While it would have been wiser to leave the 2,000 American troops in Syria longer, both to ensure ISIS’s demise and to protect the Kurds, and while the administration benefited greatly from Secretary James Mattis’s restoration of deterrence, which merited him a much longer tenure, the hysteria over the withdrawal of troops and the unfortunate resignation of Mattis as something end-of-the-world devastating and historically unprecedented is as weird as it is incoherent.
First, we should remember that earlier General Mattis did not resign from the Obama administration; he was summarily and without much cause fired — reportedly without a phone call, causing outrage in January 2013 from many who now see his resignation as unprecedented.
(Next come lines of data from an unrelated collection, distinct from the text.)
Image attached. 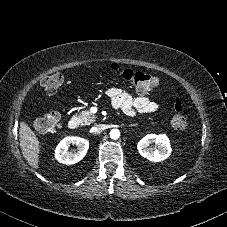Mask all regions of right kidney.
Returning <instances> with one entry per match:
<instances>
[{
  "instance_id": "ca27d5eb",
  "label": "right kidney",
  "mask_w": 227,
  "mask_h": 227,
  "mask_svg": "<svg viewBox=\"0 0 227 227\" xmlns=\"http://www.w3.org/2000/svg\"><path fill=\"white\" fill-rule=\"evenodd\" d=\"M71 144H75L77 146L76 151H68ZM88 148V140L80 137H66L57 145L55 150V158L63 164H75L84 158Z\"/></svg>"
}]
</instances>
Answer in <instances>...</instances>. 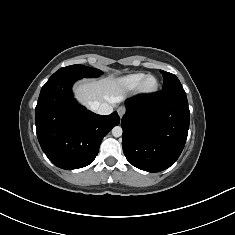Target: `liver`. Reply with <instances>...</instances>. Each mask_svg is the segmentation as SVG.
I'll list each match as a JSON object with an SVG mask.
<instances>
[{
	"mask_svg": "<svg viewBox=\"0 0 235 235\" xmlns=\"http://www.w3.org/2000/svg\"><path fill=\"white\" fill-rule=\"evenodd\" d=\"M75 97L87 107L93 102L115 106L123 100V88L116 78L109 76L100 80H84L73 88Z\"/></svg>",
	"mask_w": 235,
	"mask_h": 235,
	"instance_id": "obj_1",
	"label": "liver"
}]
</instances>
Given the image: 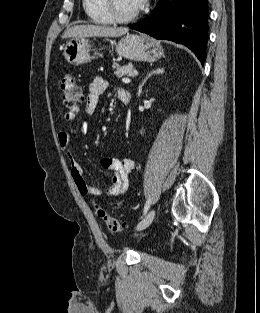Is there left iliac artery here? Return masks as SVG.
<instances>
[{
  "label": "left iliac artery",
  "mask_w": 260,
  "mask_h": 313,
  "mask_svg": "<svg viewBox=\"0 0 260 313\" xmlns=\"http://www.w3.org/2000/svg\"><path fill=\"white\" fill-rule=\"evenodd\" d=\"M150 205H151V199H148L145 203V206H144V215L147 213V211L149 210L150 208Z\"/></svg>",
  "instance_id": "obj_1"
}]
</instances>
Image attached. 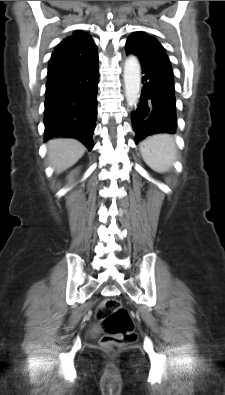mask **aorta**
Instances as JSON below:
<instances>
[{"mask_svg": "<svg viewBox=\"0 0 225 395\" xmlns=\"http://www.w3.org/2000/svg\"><path fill=\"white\" fill-rule=\"evenodd\" d=\"M124 83L127 103L130 107H136L141 91V67L134 56H129L125 61Z\"/></svg>", "mask_w": 225, "mask_h": 395, "instance_id": "1", "label": "aorta"}]
</instances>
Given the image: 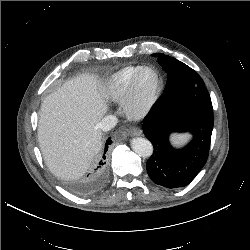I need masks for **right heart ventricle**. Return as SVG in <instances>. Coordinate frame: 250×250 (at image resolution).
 I'll return each mask as SVG.
<instances>
[{
	"instance_id": "1",
	"label": "right heart ventricle",
	"mask_w": 250,
	"mask_h": 250,
	"mask_svg": "<svg viewBox=\"0 0 250 250\" xmlns=\"http://www.w3.org/2000/svg\"><path fill=\"white\" fill-rule=\"evenodd\" d=\"M144 68L142 65H129L118 69L107 77L102 87V95L119 101L127 92L135 76Z\"/></svg>"
}]
</instances>
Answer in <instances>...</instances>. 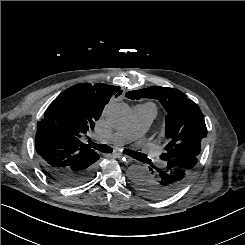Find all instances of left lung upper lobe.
Segmentation results:
<instances>
[{"label": "left lung upper lobe", "mask_w": 245, "mask_h": 245, "mask_svg": "<svg viewBox=\"0 0 245 245\" xmlns=\"http://www.w3.org/2000/svg\"><path fill=\"white\" fill-rule=\"evenodd\" d=\"M129 99H157L165 110V136L169 143L160 155L164 162L181 155L199 157L201 141L207 136L204 116L199 106L178 89L148 87L126 93Z\"/></svg>", "instance_id": "left-lung-upper-lobe-1"}]
</instances>
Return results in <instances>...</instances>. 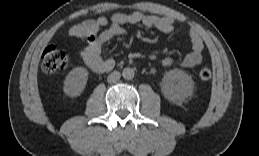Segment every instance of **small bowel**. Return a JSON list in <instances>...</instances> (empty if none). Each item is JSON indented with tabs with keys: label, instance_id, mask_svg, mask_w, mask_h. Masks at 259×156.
<instances>
[{
	"label": "small bowel",
	"instance_id": "small-bowel-1",
	"mask_svg": "<svg viewBox=\"0 0 259 156\" xmlns=\"http://www.w3.org/2000/svg\"><path fill=\"white\" fill-rule=\"evenodd\" d=\"M138 23L163 33H172L177 29L176 20L170 16L148 15L140 11L117 12L109 18L102 16L76 24L70 29V36L76 41L78 54L86 65L95 72L103 73L113 68L114 61L101 56L102 45L114 37L124 36L123 25ZM104 27L106 28L103 29ZM189 39L191 51L180 63L184 68L199 65L204 51L202 38L195 29H190ZM160 63L164 67H169L173 60L170 57H165Z\"/></svg>",
	"mask_w": 259,
	"mask_h": 156
}]
</instances>
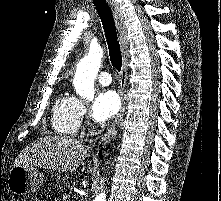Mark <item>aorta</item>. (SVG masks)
<instances>
[{
    "label": "aorta",
    "mask_w": 221,
    "mask_h": 201,
    "mask_svg": "<svg viewBox=\"0 0 221 201\" xmlns=\"http://www.w3.org/2000/svg\"><path fill=\"white\" fill-rule=\"evenodd\" d=\"M103 50L101 47L91 48L81 64L73 79L76 92L83 98H91L94 95V80L98 74ZM93 201H106V193H99Z\"/></svg>",
    "instance_id": "obj_1"
}]
</instances>
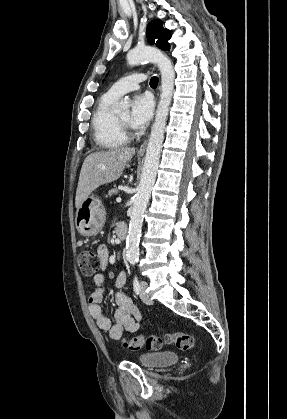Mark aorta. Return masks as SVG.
Returning <instances> with one entry per match:
<instances>
[{
	"label": "aorta",
	"instance_id": "1",
	"mask_svg": "<svg viewBox=\"0 0 287 419\" xmlns=\"http://www.w3.org/2000/svg\"><path fill=\"white\" fill-rule=\"evenodd\" d=\"M126 59L131 66L138 65L142 61H151L158 66L161 73L160 100L155 121L151 128L141 179L133 199L126 239V258L130 264L135 265L139 259V240L143 218L158 171L166 120L174 92L175 71L171 60L160 50L153 47H136L127 53ZM119 108L127 110L128 106L126 103H121Z\"/></svg>",
	"mask_w": 287,
	"mask_h": 419
}]
</instances>
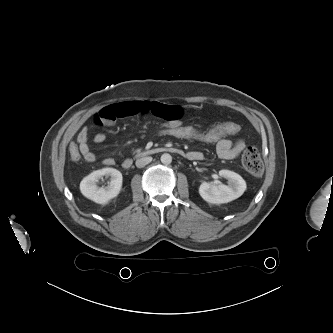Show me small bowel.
I'll list each match as a JSON object with an SVG mask.
<instances>
[{"label":"small bowel","instance_id":"1","mask_svg":"<svg viewBox=\"0 0 333 333\" xmlns=\"http://www.w3.org/2000/svg\"><path fill=\"white\" fill-rule=\"evenodd\" d=\"M141 115H153L161 119L163 123H181L184 116V110L179 106L158 101H128L103 107L94 115L93 121L97 125H110L121 118ZM105 139L106 136L99 133L95 136L94 142L101 144ZM77 143L79 151L84 159L90 163L95 162L97 157L89 146L88 127L81 128L77 135ZM245 146L246 144L243 139L232 141L225 138L217 142L216 152L221 159L231 160L238 157L244 150ZM187 157L192 160H200L202 154L200 152L192 151L187 154ZM102 163L106 166H112L115 164V160L107 157L103 159Z\"/></svg>","mask_w":333,"mask_h":333}]
</instances>
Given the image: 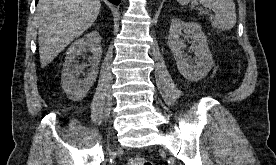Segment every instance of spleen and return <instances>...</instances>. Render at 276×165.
Listing matches in <instances>:
<instances>
[{
	"instance_id": "1",
	"label": "spleen",
	"mask_w": 276,
	"mask_h": 165,
	"mask_svg": "<svg viewBox=\"0 0 276 165\" xmlns=\"http://www.w3.org/2000/svg\"><path fill=\"white\" fill-rule=\"evenodd\" d=\"M181 5H186L190 0H177ZM215 13L210 17L211 25L217 30H230L236 23L235 4L233 0H200Z\"/></svg>"
}]
</instances>
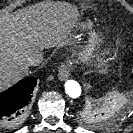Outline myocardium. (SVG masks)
I'll return each instance as SVG.
<instances>
[{
  "mask_svg": "<svg viewBox=\"0 0 133 133\" xmlns=\"http://www.w3.org/2000/svg\"><path fill=\"white\" fill-rule=\"evenodd\" d=\"M102 42V32L94 28L89 33L84 45L77 53L76 61L79 65L88 64L98 52Z\"/></svg>",
  "mask_w": 133,
  "mask_h": 133,
  "instance_id": "myocardium-1",
  "label": "myocardium"
}]
</instances>
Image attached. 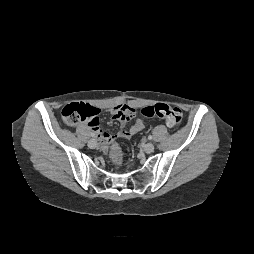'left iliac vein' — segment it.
<instances>
[{
  "label": "left iliac vein",
  "mask_w": 254,
  "mask_h": 254,
  "mask_svg": "<svg viewBox=\"0 0 254 254\" xmlns=\"http://www.w3.org/2000/svg\"><path fill=\"white\" fill-rule=\"evenodd\" d=\"M153 150H154V144H153V143L148 142V143H146V144L144 145V151H145L146 153H151V152H153Z\"/></svg>",
  "instance_id": "4c4485c4"
}]
</instances>
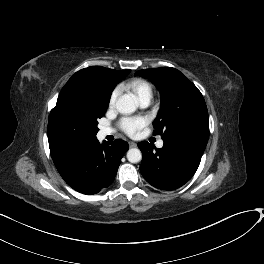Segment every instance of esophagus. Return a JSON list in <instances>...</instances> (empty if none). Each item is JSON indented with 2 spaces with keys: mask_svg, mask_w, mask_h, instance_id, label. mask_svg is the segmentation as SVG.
<instances>
[{
  "mask_svg": "<svg viewBox=\"0 0 264 264\" xmlns=\"http://www.w3.org/2000/svg\"><path fill=\"white\" fill-rule=\"evenodd\" d=\"M129 146H130V148H132V147H136L137 144L135 142H129Z\"/></svg>",
  "mask_w": 264,
  "mask_h": 264,
  "instance_id": "34e87169",
  "label": "esophagus"
}]
</instances>
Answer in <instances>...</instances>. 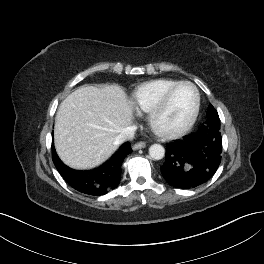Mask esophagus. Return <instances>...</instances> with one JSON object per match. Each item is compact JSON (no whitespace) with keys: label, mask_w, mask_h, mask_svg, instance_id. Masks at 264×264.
Masks as SVG:
<instances>
[{"label":"esophagus","mask_w":264,"mask_h":264,"mask_svg":"<svg viewBox=\"0 0 264 264\" xmlns=\"http://www.w3.org/2000/svg\"><path fill=\"white\" fill-rule=\"evenodd\" d=\"M145 146H146L145 142H137L136 144L133 145V150L142 149Z\"/></svg>","instance_id":"34e87169"}]
</instances>
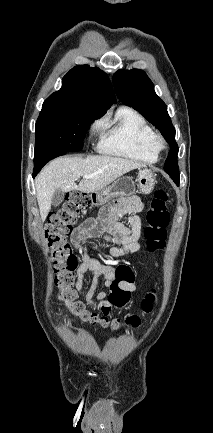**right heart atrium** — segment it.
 Segmentation results:
<instances>
[{
  "instance_id": "right-heart-atrium-1",
  "label": "right heart atrium",
  "mask_w": 213,
  "mask_h": 433,
  "mask_svg": "<svg viewBox=\"0 0 213 433\" xmlns=\"http://www.w3.org/2000/svg\"><path fill=\"white\" fill-rule=\"evenodd\" d=\"M101 123L99 121L95 122L92 126H91V131L95 132L96 130L99 129Z\"/></svg>"
}]
</instances>
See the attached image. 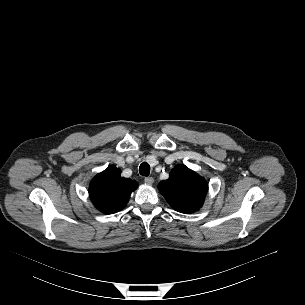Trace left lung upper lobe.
Masks as SVG:
<instances>
[{
	"mask_svg": "<svg viewBox=\"0 0 305 305\" xmlns=\"http://www.w3.org/2000/svg\"><path fill=\"white\" fill-rule=\"evenodd\" d=\"M158 189L175 210L192 213L203 205L208 185L196 172L178 165L171 170L167 180L159 183Z\"/></svg>",
	"mask_w": 305,
	"mask_h": 305,
	"instance_id": "5c2ea615",
	"label": "left lung upper lobe"
}]
</instances>
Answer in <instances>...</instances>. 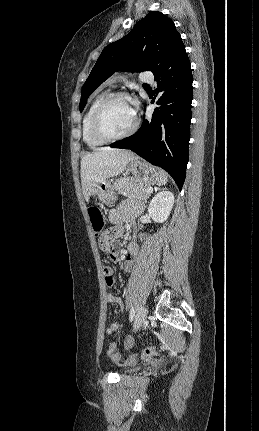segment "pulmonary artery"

Two, defense secretaries, given the nature of the job, have historically sometimes had short tenures. Harry Truman and Barack Obama each had four different secretaries, many of whom were controversial and at odds with their bosses. At some point, policy differences outnumber agreements, and secretaries resign or are forced to resign. The list of defense secretaries who departed either in less than harmonious scenarios, or for a variety of reasons after only a few months, includes a pantheon of American luminaries, from George Marshall to Donald Rumsfeld, Leon Panetta, and Elliot Richardson.
Three, earlier this year Mattis was the subject of a lot of curious stories quoting appraisals of him as “bulletproof,” given that despite his numerous disagreements with Trump (reportedly on getting out of the Paris climate accord, moving the U.S. embassy to Jerusalem, quitting the Iran deal, transgender soldiers, etc. ), he still was seen as invaluable to the president, who had given him, according to Washington conventional wisdom, unusual latitude and exemption to focus on rebuilding the military and reestablishing deterrent policies.
Four, earlier this year Trump had promised to put troops into Syria to finish up destroying ISIS for “six months.” So his deadline was not really much of a surprise, although most had thought, given the success of the mission, that a continued presence would be in the country’s and the administration’s interests. And now we will see what happens, and pray that the Kurds and free Syrians can survive, while Russians, the Assad regime, the Turks, ISIS remnants, and the Iranians and their terrorist surrogates all fight over the carcass of Syria.
Fifth, on matters of entering or leaving the Middle East, U.S. strategists in the cases of Syria, Libya, Afghanistan, and Iraq must develop a more coherent rationale to justify long-term occupations — to convince Americans that these increasingly numerous and optional interventions (whether six months or 18 years) enhance U.S. strategic advantages, and in cost/benefit analyses are worth the human and material costs of maintaining them. So far, we rarely receive any real information on what the actual ends are, and whether the means to obtain them are sufficient or justifiable, at a time of $21 trillion in national debt and a seeming absence of gratitude from those we seek to help.